The deck and backyard of a four-bedroom home, available to rent for $11,000 a week on Nantucket. (Sanford & Sanford Real Estate)

MORE THAN 250 residents of Martha’s Vineyard and Nantucket, from high school students to law enforcement to healthcare workers, marched on Beacon Hill last month because their communities, their businesses, and their way of life are all threatened by the soaring cost of housing.

Wampanoag tribal members talked about the devastation of no longer being able to afford to continue living in their ancestral homeland. Healthcare and public safety leaders said staff is dangerously depleted, and openings are almost impossible to fill. With summer looming, the chambers of commerce directors for each island worried about another season without enough retail and restaurant workers.

Day after day brings a new story: Veterinarians with ranks too depleted to care for the island’s animals. Police without the staff to cover last-call bar closings. The last dry cleaner in Vineyard Haven closes, Martha’s Vineyard Hospital is turned down 19 times by promising candidates offered jobs, and a young couple on Nantucket – dedicated to the community, active in town, residents for years – packs up to leave. All these stories are about the same thing: The impossibility of working people finding a place to live, or staying in the place they love.

The numbers are stark: The average home price on Martha’s Vineyard is now $2.2 million, up 3 percent from 2021, and the median home price of $1.5 million is up 17 percent. Only three year-round homes on the island are for sale at less than $1 million.

On Nantucket the problem is even worse, with the average home price up 24 percent in the last year to a staggering $4.4 million.
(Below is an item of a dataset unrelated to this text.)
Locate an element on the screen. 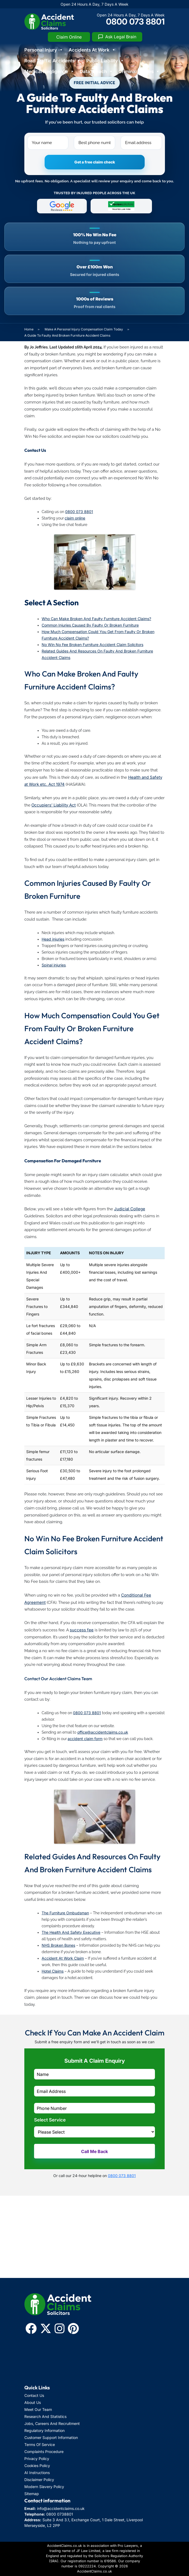 This screenshot has width=189, height=2576. Accident At Work Claim is located at coordinates (63, 1958).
The median price? $3.1 million.

The housing problem is most severe on the islands, but across Cape Cod retailers and restaurants, hospitals, nursing homes, police and fire departments, and public schools are all suffering the same thing. Just like on Martha’s Vineyard and Nantucket, it is the middle- and working-classes who are being pushed from their communities: Nearly 1,000 families earning less than $100,000 annually are leaving the Cape every year.
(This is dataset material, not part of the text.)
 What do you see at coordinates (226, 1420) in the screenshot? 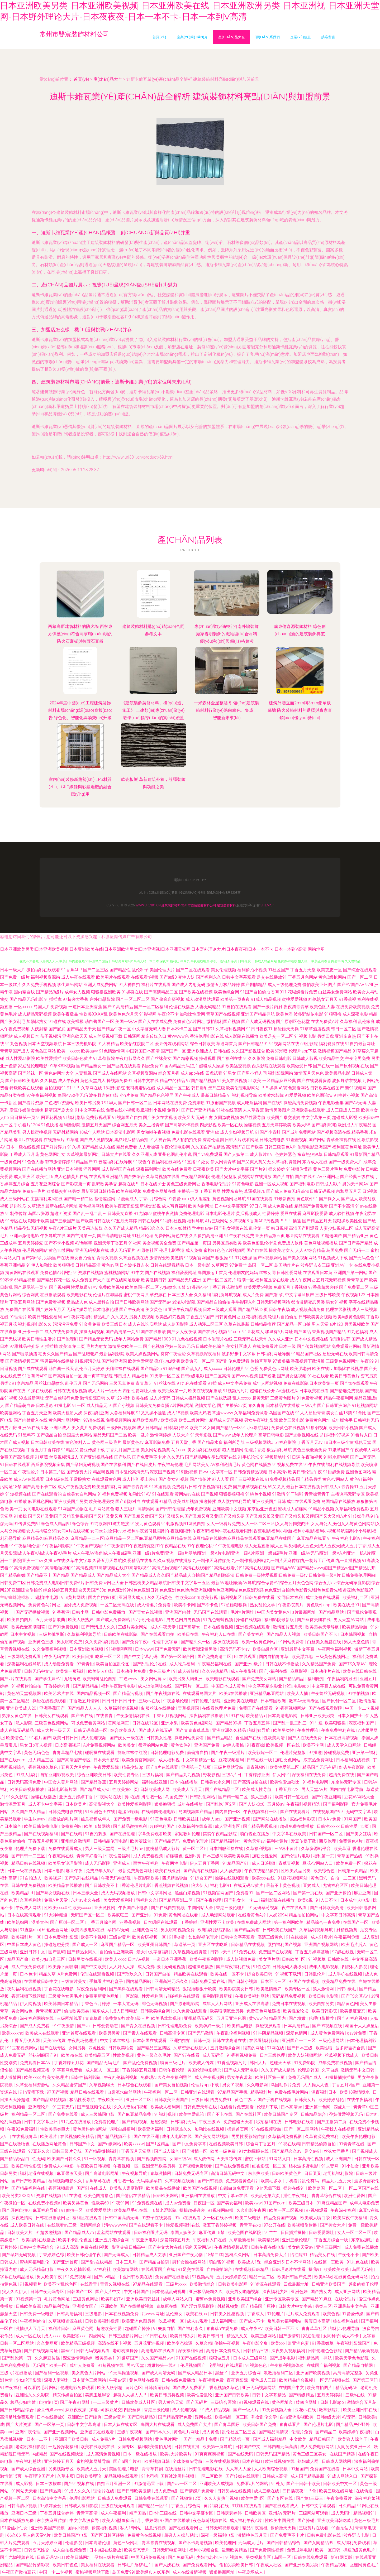
I see `精品成人无码视频` at bounding box center [226, 1420].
Summer is coming. All of these understaffed services and business will be, once again, overrun with patients and customers. And the current mechanisms we have in Massachusetts to deal with housing, voucher programs, and subsidies are overwhelmed and insufficient to the scale of the problem – a Band-Aid on an open wound.
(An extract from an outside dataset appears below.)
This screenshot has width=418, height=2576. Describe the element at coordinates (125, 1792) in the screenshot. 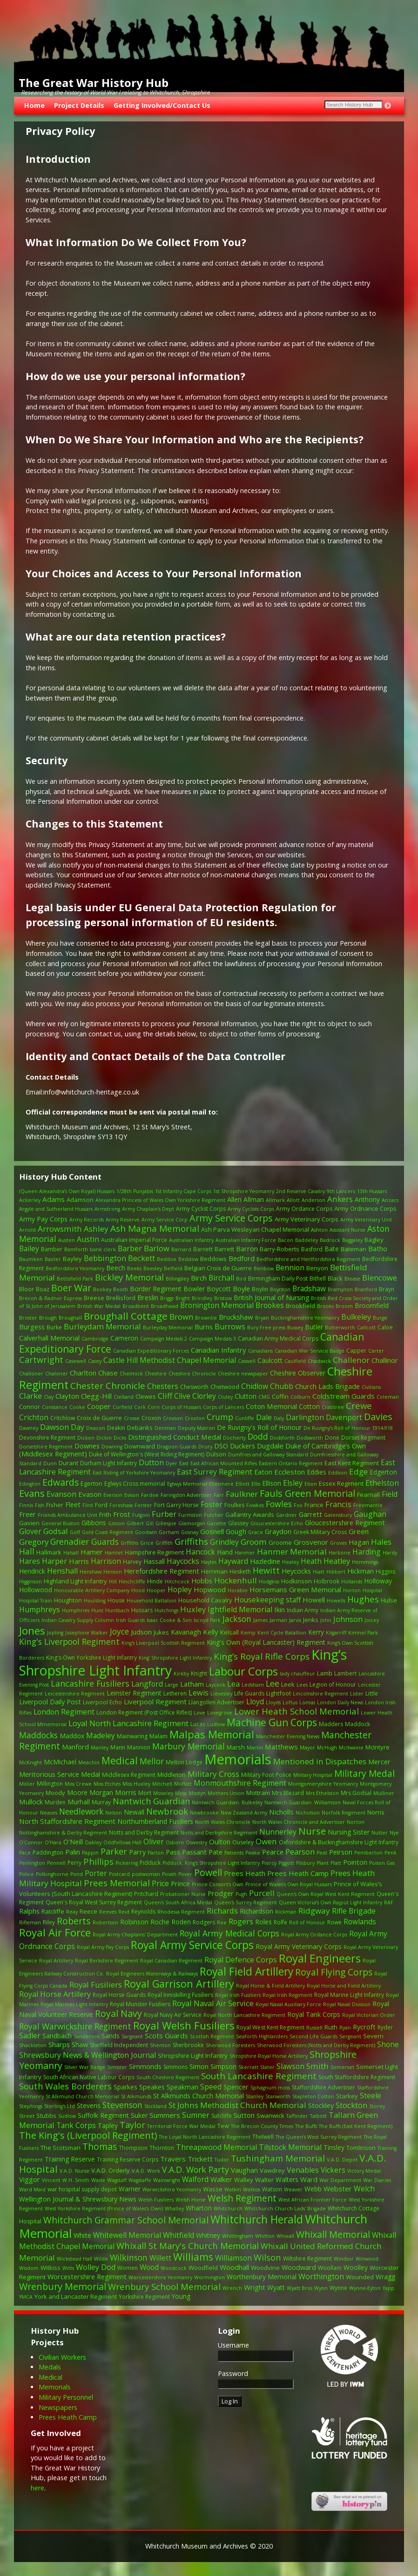

I see `Morris [Morris (6 items)]` at that location.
The families, healthcare workers, teachers, and public safety officers who came to the State House are demanding the right to adopt a mechanism to raise the kinds of funds commensurate with the problem they face: A transfer fee on high-end real estate transactions. The creation of a transfer fee on real estate transactions of 0.5 percent to 2 percent – with an exemption for lower-cost properties – would create millions of dollars for each community that opts in to creatively address its own specific problems. Adoption of the transfer fee is by local option only – you won’t have the fee if you don’t see a need and choose to pursue it. The details, too, are up to each city or town: How much the fee would be, what would be exempt, how the funds would be used.

The money raised would be significant – and could go far beyond just building more affordable homes or apartment buildings. The local option to impose transfer fees would allow a community to pursue its own best means of dealing with housing issues, whether that is purchasing deed restrictions for affordability, buying existing residences from the short-term rental market and converting them into year-round homes, providing support to keep homes livable by fixing polluting septic systems, expanding down-payment programs, or crafting aggressive disincentives for real estate flips.

Each town can determine what portion of the funds can go to helping first-time buyers, creating workforce rentals, or keeping seniors in the community after they sell the empty nest.

Gov. Maura Healey has already said she supports local choices to deal with the housing crisis – and Nantucket, Martha’s Vineyard, Provincetown, Chatham, and many other communities, including Boston, have chosen.

The Cape and the Islands have a healthcare crisis, a public safety crisis, a small-business crisis, and a community crisis. They are all a housing crisis. This year we need to give them the tool they need to fix it.

Brooke Mohr is a member of the Nantucket Select Board. Dan O’Connell, former secretary of housing and economic development for Massachusetts, is a member of the steering committee of the Coalition to Create a Martha’s Vineyard Housing Bank.